Matriks Pertolongan Darurat Berdasarkan Gejala Klinis
| Gejala Tambahan | Kemungkinan Penyebab | Tindakan Utama |
| Bulu nyetrik + kotoran hijau cair / berbusa | Infeksi Pencernaan / Paratifus | Beri antibiotik spektrum luas & loloh jangkrik lunak |
| Bulu nyetrik + mata berair / bengkak (snot) | Infeksi Saluran Pernapasan | Beri obat snot/tetrasiklin & isolasi krodong hangat |
| Bulu nyetrik + nyangkut di dasar sangkar | Kritis / Dehidrasi Berat | Pasang lampu pemanas 10W & tetesi larutan glukosa |
| Bulu nyetrik pasca-jemur berlebihan | Heat Stroke / Dehidrasi Ekstrem | Pindahkan ke tempat sejuk & berikan air elektrolit |
4. Evaluasi Kebersihan dan Penanganan Pasca-Kritis
Begitu Kacer mulai menunjukkan tanda-tanda pemulihan (mulai berdiri tegap, bulu kembali merapat, dan mau mematok pakan sendiri di wadah):
- Pembersihan Kotoran Harian: Bersihkan dasar sangkar dari kotoran setiap pagi dan sore. Kotoran basah pada masa sakit merupakan sarang perkembangbiakan bakteri yang sangat cepat.
- Kembalikan Pakan Bertekstur Lembut: Jangan langsung memberikan pakan keras. Utamakan kroto segar yang bersih atau ulat kandang hingga kondisi pencernaan burung benar-benar pulih 100%.

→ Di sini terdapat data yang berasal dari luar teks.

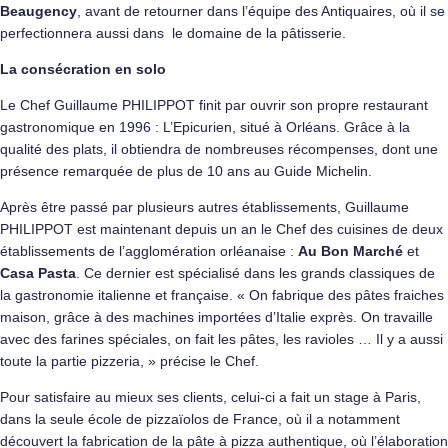
Beaugency
, avant de retourner dans l’équipe des Antiquaires, où il se
perfectionnera aussi dans le domaine de la pâtisserie.
La consécration en solo
Le Chef Guillaume PHILIPPOT finit par ouvrir son propre restaurant
gastronomique en 1996 : L’Epicurien, situé à Orléans. Grâce à la
qualité des plats, il obtiendra de nombreuses récompenses, dont une
présence remarquée de plus de 10 ans au Guide Michelin.
Après être passé par plusieurs autres établissements, Guillaume
PHILIPPOT est maintenant depuis un an le Chef des cuisines de deux
établissements de l’agglomération orléanaise :
Au Bon Marché
et
Casa Pasta
. Ce dernier est spécialisé dans les grands classiques de
la gastronomie italienne et française. « On fabrique des pâtes fraiches
maison, grâce à des machines importées d’Italie exprès. On travaille
avec des farines spéciales, on fait les pâtes, les ravioles … Il y a aussi
toute la partie pizzeria, » précise le Chef.
Pour satisfaire au mieux ses clients, celui-ci a fait un stage à Paris,
dans la seule école de pizzaïolos de France, où il a notamment
découvert la fabrication de la pâte à pizza authentique, où l’élaboration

- Jangan Terburu-Buru Diadu: Istirahat total minimal 7–14 hari setelah burung sembuh dari kondisi nyetrik. Menaruh Kacer yang baru sembuh di dekat burung lain akan memicu stres susulan yang memicu penyakitnya kambuh (relapse).
Kesimpulan
Kunci utama keberhasilan dalam mengobati burung Kacer yang nyetrik dan tidak mau makan adalah kecepatan tindakan pertolongan pertama. Kombinasi antara penghangatan suhu tubuh menggunakan krodong tebal dan lampu pemanas, pemberian nutrisi darurat lewat metode loloh, serta intervensi antibiotik yang tepat akan memberikan peluang kesembuhan yang jauh lebih besar bagi Kacer kesayangan Anda.